[MATERIAL FOR THIS EXERCISE]
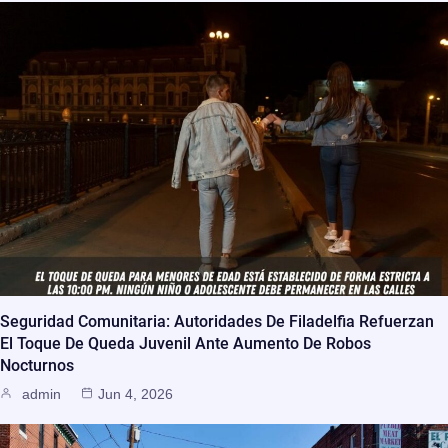
Seguridad Comunitaria: Autoridades De Filadelfia Refuerzan
El Toque De Queda Juvenil Ante Aumento De Robos
Nocturnos
admin
Jun 4, 2026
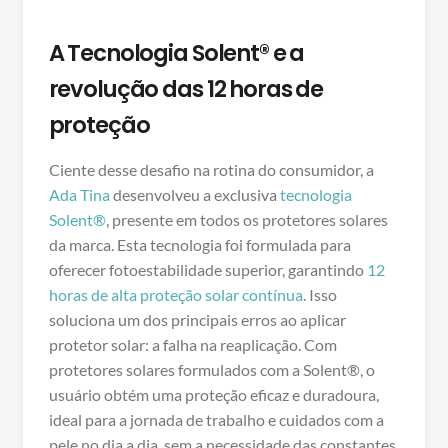
A Tecnologia Solent® e a
revolução das 12 horas de
proteção
Ciente desse desafio na rotina do consumidor, a
Ada Tina
desenvolveu a exclusiva
tecnologia
Solent®
, presente em todos os protetores solares
da marca. Esta tecnologia foi formulada para
oferecer fotoestabilidade superior, garantindo
12
horas de alta proteção solar contínua
. Isso
soluciona um dos principais erros ao aplicar
protetor solar: a falha na reaplicação. Com
protetores solares formulados com a Solent®, o
usuário obtém uma proteção eficaz e duradoura,
ideal para a jornada de trabalho e cuidados com a
pele no dia a dia, sem a necessidade das constantes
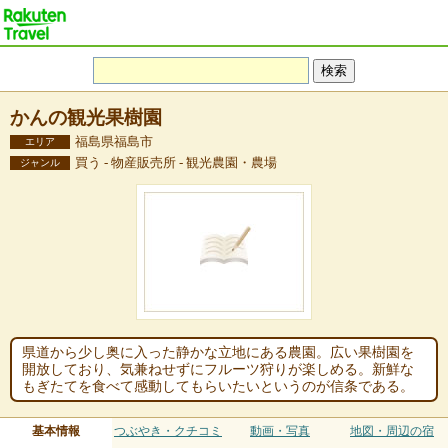
かんの観光果樹園
福島県福島市
エリア
買う - 物産販売所 - 観光農園・農場
ジャンル
県道から少し奥に入った静かな立地にある農園。広い果樹園を
開放しており、気兼ねせずにフルーツ狩りが楽しめる。新鮮な
もぎたてを食べて感動してもらいたいというのが信条である。
基本情報
つぶやき・クチコミ
動画・写真
地図・周辺の宿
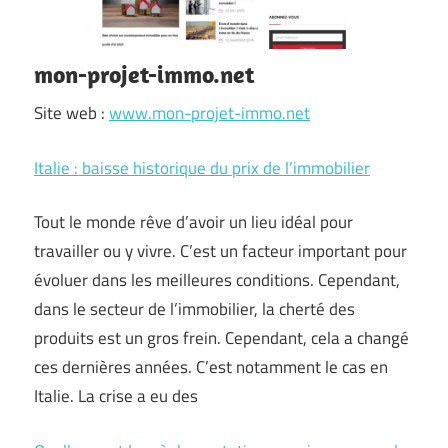
mon-projet-immo.net
Site web :
www.mon-projet-immo.net
Italie : baisse historique du prix de l’immobilier
Tout le monde rêve d’avoir un lieu idéal pour
travailler ou y vivre. C’est un facteur important pour
évoluer dans les meilleures conditions. Cependant,
dans le secteur de l’immobilier, la cherté des
produits est un gros frein. Cependant, cela a changé
ces dernières années. C’est notamment le cas en
Italie. La crise a eu des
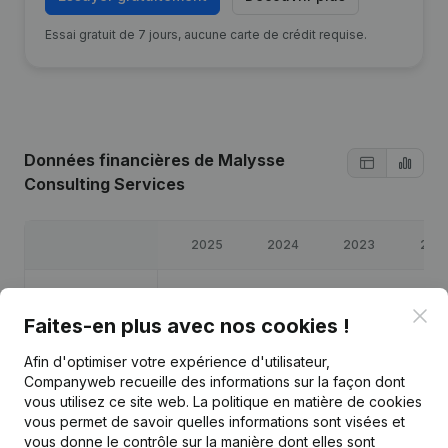
Essai gratuit de 7 jours, aucune carte de crédit requise.
Données financières
de Malysse
Consulting Services
2025
2024
2023
202
Bénéfices/pertes
€
39 639
€
40 201
€
20 711
€
26 39
Clo
Faites-en plus avec nos cookies !
Capitaux propres
€
31 941
€
72 302
€
57 100
€
36 38
Afin d'optimiser votre expérience d'utilisateur,
Companyweb recueille des informations sur la façon dont
Marge brute
€
63 870
€
64 539
€
40 062
€
39 05
vous utilisez ce site web.
La politique en matière de cookies
vous permet de savoir quelles informations sont visées et
vous donne le contrôle sur la manière dont elles sont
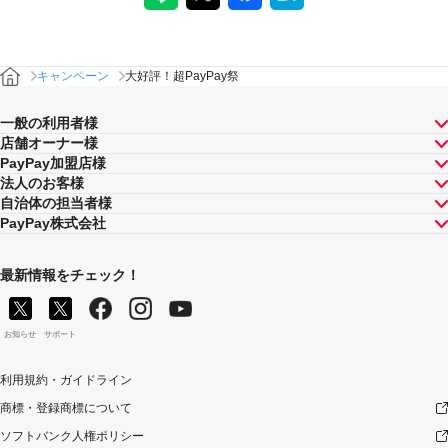
キャンペーン
大好評！超PayPay祭
一般の利用者様
店舗オーナー様
PayPay加盟店様
法人のお客様
自治体の担当者様
PayPay株式会社
最新情報をチェック！
お知らせ
サポート
利用規約・ガイドライン
商標・登録商標について
ソフトバンク人権ポリシー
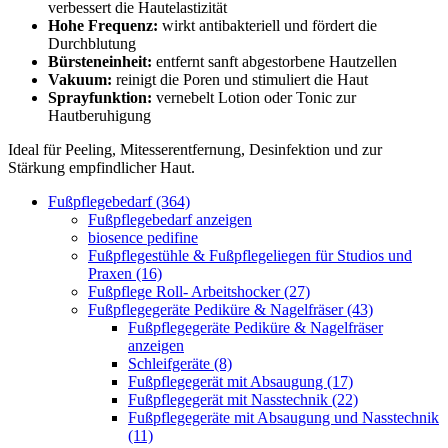
verbessert die Hautelastizität
Hohe Frequenz:
wirkt antibakteriell und fördert die
Durchblutung
Bürsteneinheit:
entfernt sanft abgestorbene Hautzellen
Vakuum:
reinigt die Poren und stimuliert die Haut
Sprayfunktion:
vernebelt Lotion oder Tonic zur
Hautberuhigung
Ideal für Peeling, Mitesserentfernung, Desinfektion und zur
Stärkung empfindlicher Haut.
Fußpflegebedarf (364)
Fußpflegebedarf anzeigen
biosence pedifine
Fußpflegestühle & Fußpflegeliegen für Studios und
Praxen (16)
Fußpflege Roll- Arbeitshocker (27)
Fußpflegegeräte Pediküre & Nagelfräser (43)
Fußpflegegeräte Pediküre & Nagelfräser
anzeigen
Schleifgeräte (8)
Fußpflegegerät mit Absaugung (17)
Fußpflegegerät mit Nasstechnik (22)
Fußpflegegeräte mit Absaugung und Nasstechnik
(11)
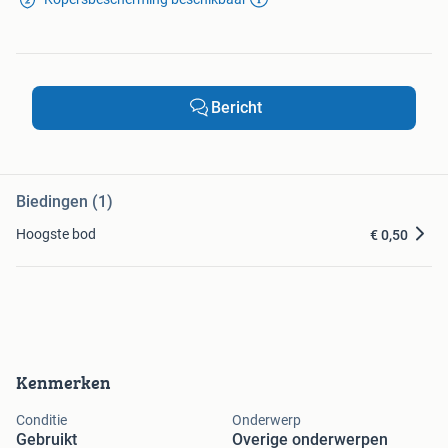
Bericht
Biedingen (1)
Hoogste bod
€ 0,50
Kenmerken
Conditie
Onderwerp
Gebruikt
Overige onderwerpen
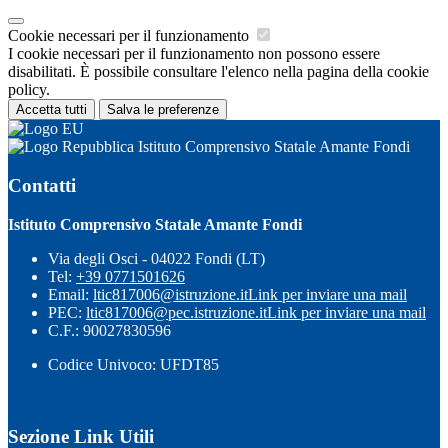
Cookie necessari per il funzionamento
I cookie necessari per il funzionamento non possono essere
disabilitati. È possibile consultare l'elenco nella pagina della cookie
policy.
Accetta tutti
Salva le preferenze
Istituto Comprensivo Statale Amante Fondi
Contatti
Istituto Comprensivo Statale Amante Fondi
Via degli Osci - 04022 Fondi (LT)
Tel:
+39 0771501626
Email:
ltic817006@istruzione.it
Link per inviare una mail
PEC:
ltic817006@pec.istruzione.it
Link per inviare una mail
C.F.: 90027830596
Codice Univoco: UFDT85
Sezione Link Utili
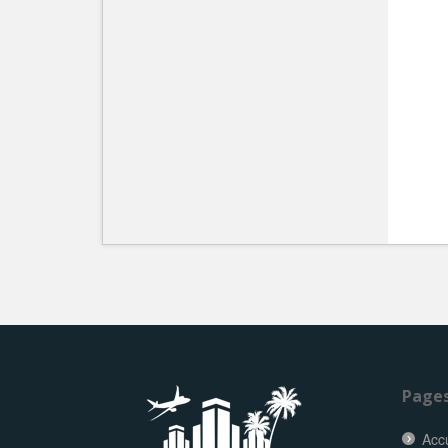
Page
Accu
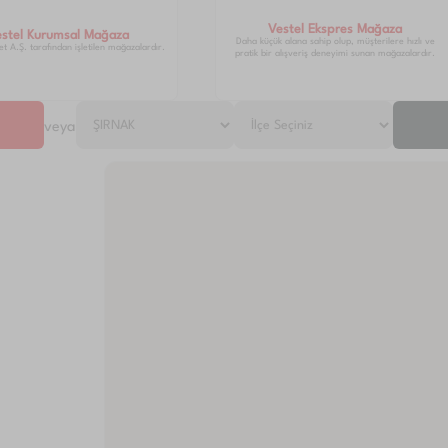
Vestel Ekspres Mağaza
estel Kurumsal Mağaza
Daha küçük alana sahip olup, müşterilere hızlı ve
et A.Ş. tarafından işletilen mağazalardır.
pratik bir alışveriş deneyimi sunan mağazalardır.
veya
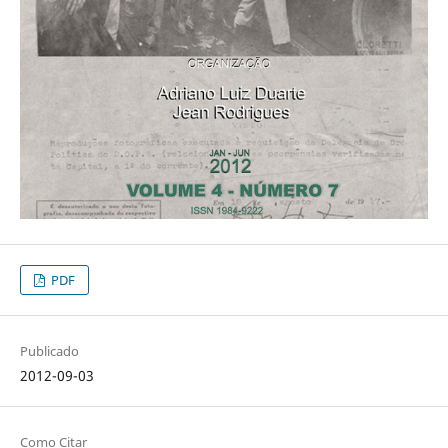
PDF
Publicado
2012-09-03
Como Citar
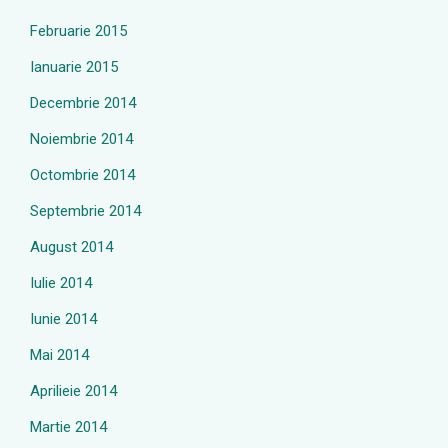
Februarie 2015
Ianuarie 2015
Decembrie 2014
Noiembrie 2014
Octombrie 2014
Septembrie 2014
August 2014
Iulie 2014
Iunie 2014
Mai 2014
Aprilieie 2014
Martie 2014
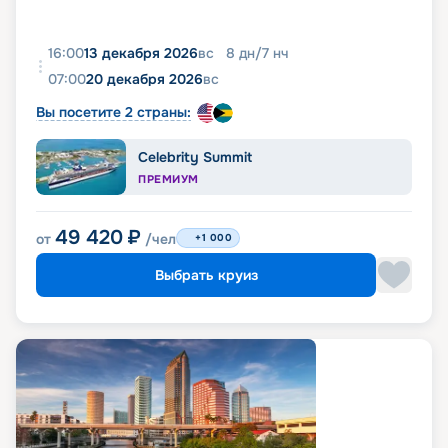
16:00
13 декабря 2026
вс
8
дн
/
7
нч
07:00
20 декабря 2026
вс
Вы посетите 2 страны:
Celebrity Summit
ПРЕМИУМ
49 420
₽
от
/чел
+1 000
Выбрать круиз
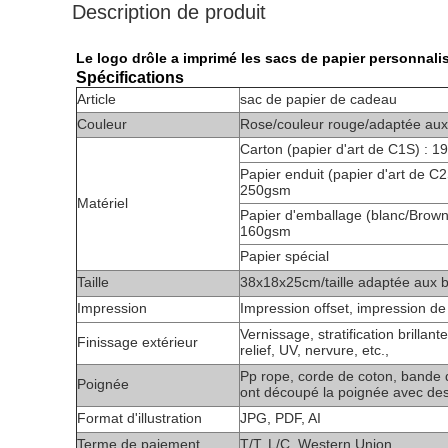
Description de produit
Le logo drôle a imprimé les sacs de papier personnali
Spécifications
Article
sac de papier de cadeau
Couleur
Rose/couleur rouge/adaptée aux 
Carton (papier d'art de C1S) :
Papier enduit (papier d'art de
250gsm
Matériel
Papier d'emballage (blanc/Brow
160gsm
Papier spécial
Taille
38x18x25cm/taille adaptée aux be
Impression
Impression offset, impression de
Vernissage, stratification brillan
Finissage extérieur
relief, UV, nervure, etc.,
Pp rope, corde de coton, bande d
Poignée
ont découpé la poignée avec des
Format d'illustration
JPG, PDF, AI
Terme de paiement
T/T, L/C, Western Union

[WHAT YOU HAVE TO DO]
What you should return is the exact text of every line from the top of the entries through the line with "horas de alta proteção solar contínua", pictures removed.

[OUTPUT OF THE EXERCISE]
Seguridad Comunitaria: Autoridades De Filadelfia Refuerzan
El Toque De Queda Juvenil Ante Aumento De Robos
Nocturnos
admin
Jun 4, 2026
A Tecnologia Solent® e a
revolução das 12 horas de
proteção
Ciente desse desafio na rotina do consumidor, a
Ada Tina
desenvolveu a exclusiva
tecnologia
Solent®
, presente em todos os protetores solares
da marca. Esta tecnologia foi formulada para
oferecer fotoestabilidade superior, garantindo
12
horas de alta proteção solar contínua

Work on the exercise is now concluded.